蜜恋ア・ラ・モード
薫さんの腕からすり抜けると、洸太に肘鉄を食らわす。
「イッてぇー!! ホントににそういうところ、昔っから変わってないよな。偉そうでさぁ」
「え、偉そうって……。洸太に言われたくない!!」
「ははっ、悪い悪い。でもさ、お前に泣かれると調子が狂うんだよ。……って、泣かせたのは俺か」
こんな時でも笑いでこの場を収めようとする洸太に、呆れてしまう。
でも洸太らしくて、泣きながらもクスッと笑みが溢れてしまった。
「そうそう、都子には泣き顔は似合わない。いつでも笑ってろ。そうすればいつでもお前には、幸せが舞い込んでくる。なぁ都子。お前、今幸せか?」
「え?」
唐突な質問に、涙が止まる。
「俺、さっき言ったよな? お前を幸せにしたいって」
好きだという気持ちは今でも少しも変わってない。都子を幸せにしたいと思っている───
確かに聞いた。
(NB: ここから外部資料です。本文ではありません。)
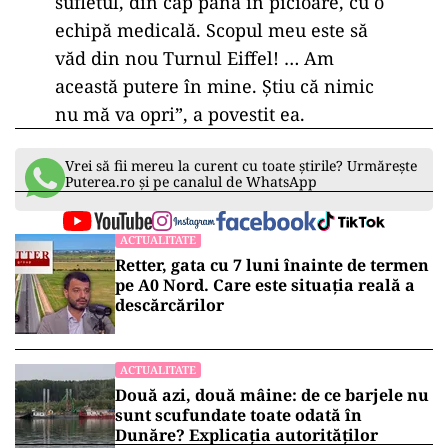
sufletul, din cap până în picioare, cu o
echipă medicală. Scopul meu este să
văd din nou Turnul Eiffel! … Am
această putere în mine. Știu că nimic
nu mă va opri”, a povestit ea.
Vrei să fii mereu la curent cu toate știrile? Urmărește
Puterea.ro și pe canalul de WhatsApp
ACTUALITATE
Retter, gata cu 7 luni înainte de termen
pe A0 Nord. Care este situația reală a
descărcărilor
ACTUALITATE
Două azi, două mâine: de ce barjele nu
sunt scufundate toate odată în
Dunăre? Explicația autorităților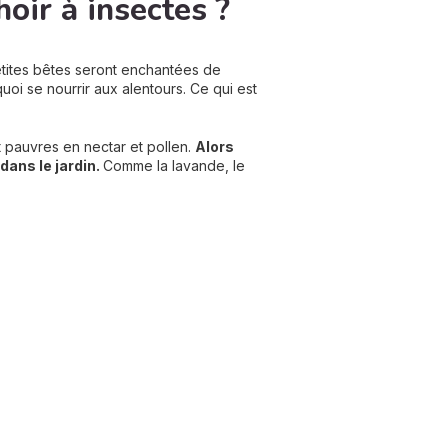
oir à insectes ?
petites bêtes seront enchantées de
quoi se nourrir aux alentours. Ce qui est
t pauvres en nectar et pollen.
Alors
dans le jardin.
Comme la lavande, le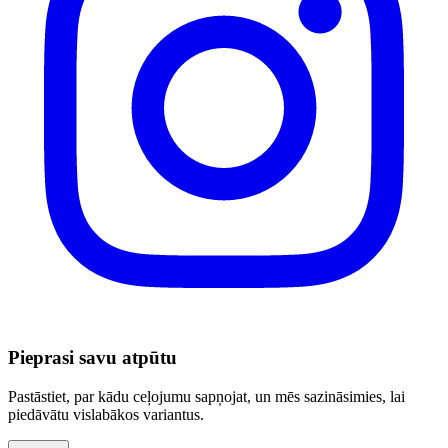
Pieprasi savu atpūtu
Pastāstiet, par kādu ceļojumu sapņojat, un mēs sazināsimies, lai
piedāvātu vislabākos variantus.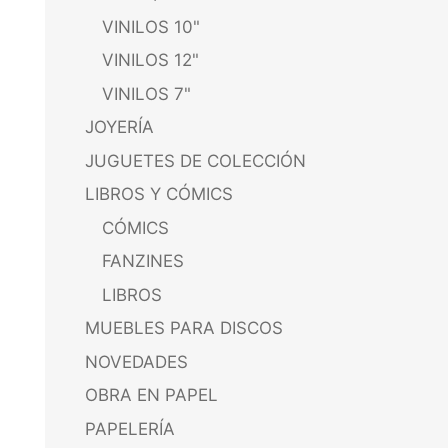
VINILOS 10"
VINILOS 12"
VINILOS 7"
JOYERÍA
JUGUETES DE COLECCIÓN
LIBROS Y CÓMICS
CÓMICS
FANZINES
LIBROS
MUEBLES PARA DISCOS
NOVEDADES
OBRA EN PAPEL
PAPELERÍA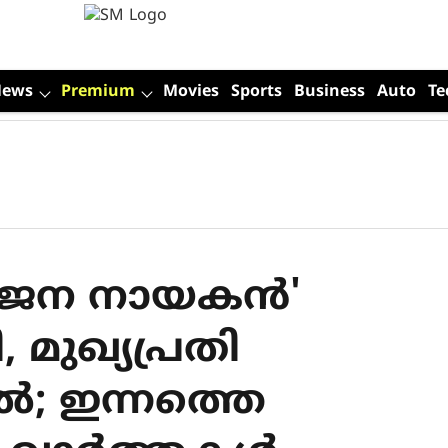
News
Premium
Movies
Sports
Business
Auto
Te
െ 'ജന നായകൻ'
ി, മുഖ്യപ്രതി
ൽ; ഇന്നത്തെ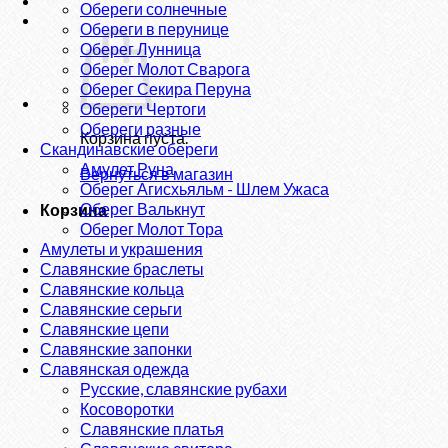
Обереги солнечные
Обереги в перунице
Оберег Лунница
Оберег Молот Сварога
Оберег Секира Перуна
Обереги Чертоги
Обереги разные
Корзина пуста.
Скандинавские обереги
Амулет Руна
Вернуться в магазин
Оберег Агисхьяльм - Шлем Ужаса
Оберег Валькнут
Корзина
Оберег Молот Тора
Амулеты и украшения
Славянские браслеты
Славянские кольца
Славянские серьги
Славянские цепи
Славянские запонки
Славянская одежда
Русские, славянские рубахи
Косоворотки
Славянские платья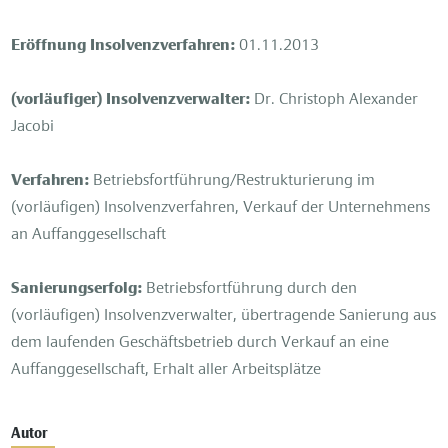
Eröffnung Insolvenzverfahren:
01.11.2013
(vorläufiger) Insolvenzverwalter:
Dr. Christoph Alexander
Jacobi
Verfahren:
Betriebsfortführung/Restrukturierung im
(vorläufigen) Insolvenzverfahren, Verkauf der Unternehmens
an Auffanggesellschaft
Sanierungserfolg:
Betriebsfortführung durch den
(vorläufigen) Insolvenzverwalter, übertragende Sanierung aus
dem laufenden Geschäftsbetrieb durch Verkauf an eine
Auffanggesellschaft, Erhalt aller Arbeitsplätze
Autor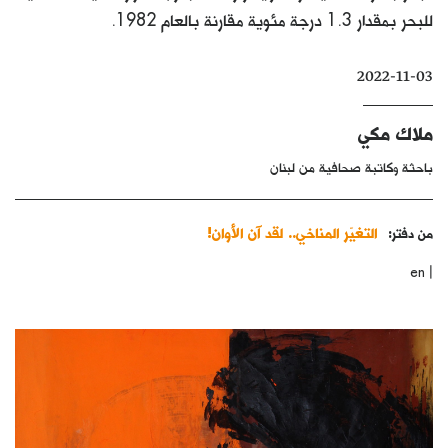
للبحر بمقدار 1.3 درجة مئوية مقارنة بالعام 1982.
كتّابنا
الأرشيف
2022-11-03
ملاك مكي
باحثة وكاتبة صحافية من لبنان
التغيّر المناخي.. لقد آن الأوان!
من دفتر:
|
en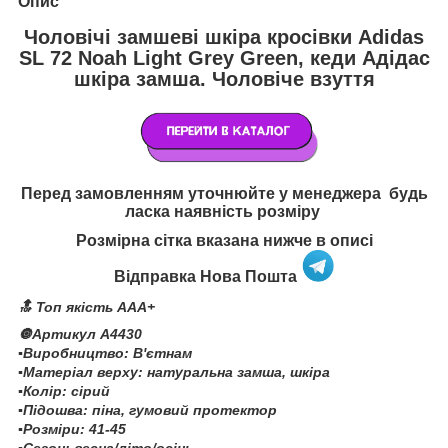
Опис
Чоловічі замшеві шкіра кросівки Adidas
SL 72 Noah Light Grey Green, кеди Адідас
шкіра замша. Чоловіче взуття
Перед замовленням уточнюйте у менеджера будь
ласка наявність розміру
Розмірна сітка вказана нижче в описі
Відправка Нова Пошта
🔝 Топ якість AAA+
🔘Артикул А4430
▪️Виробництво: В'єтнам
▪️Матеріал верху: натуральна замша, шкіра
▪️Колір: сірий
▪️Підошва: піна, гумовий протектор
▪️Розміри: 41-45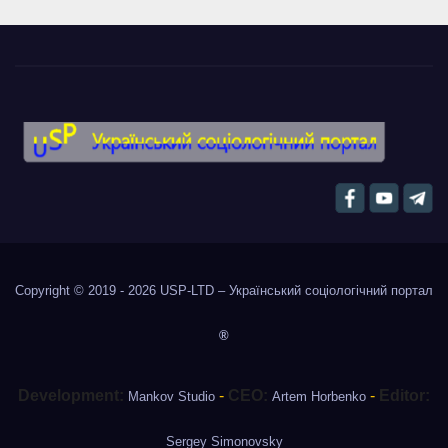
Copyright © 2019 - 2026
USP-LTD – Український соціологічний портал
®
Development:
-
CEO:
-
Editor:
Mankov Studio
Artem Horbenko
Sergey Simonovsky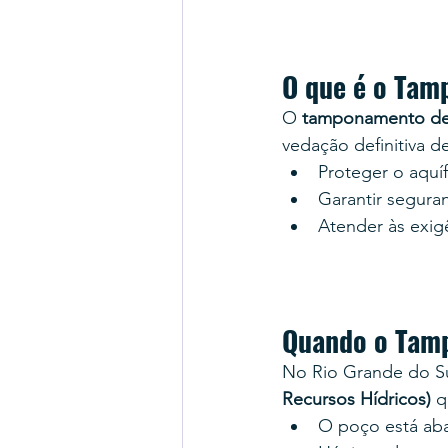
O que é o Tam
O 
tamponamento de
vedação definitiva d
Proteger o aquí
Garantir seguranç
Atender às exigê
Quando o Tamp
No Rio Grande do Su
Recursos Hídricos)
 
O poço está ab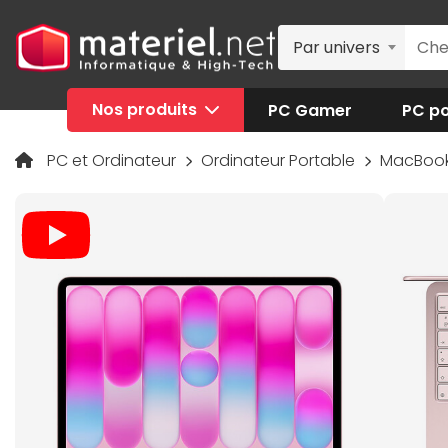
Par univers
Nos produits
PC Gamer
PC po
PC et Ordinateur
Ordinateur Portable
MacBoo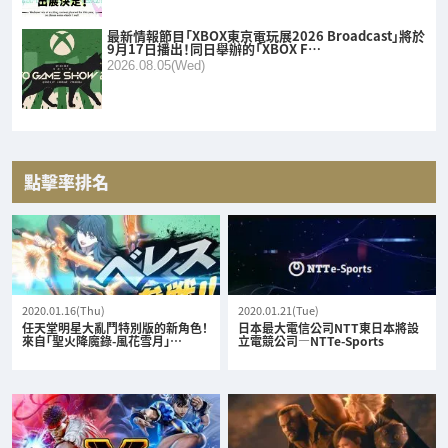
最新情報節目「XBOX東京電玩展2026 Broadcast」將於
9月17日播出！同日舉辦的「XBOX F…
2026.08.05(Wed)
點擊率排名
2020.01.16(Thu)
2020.01.21(Tue)
任天堂明星大亂鬥特別版的新角色！
日本最大電信公司NTT東日本將設
來自「聖火降魔錄-風花雪月」…
立電競公司—NTTe-Sports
洸太からの告白。
でもそれと今の質問に、何の関係があるというの?
洸太の質問の意味はわからない。けれど洸太の目を見つめたまま、こくんと頷いてみせた。
「で、どうなんだよ? 幸せなのか?」
洸太の目が、ちゃんと答えろよと語っている。
『幸せなのか?』 と聞かれたら、答えはひとつしかない。
薫さんの方を振り返ると、そこには私と洸太の話をじっと佇み笑顔を向けている薫さんがいた。
その優しい瞳に、背中を押されたような気がした。
薫さんに小さく頷くと、洸太に向き直った。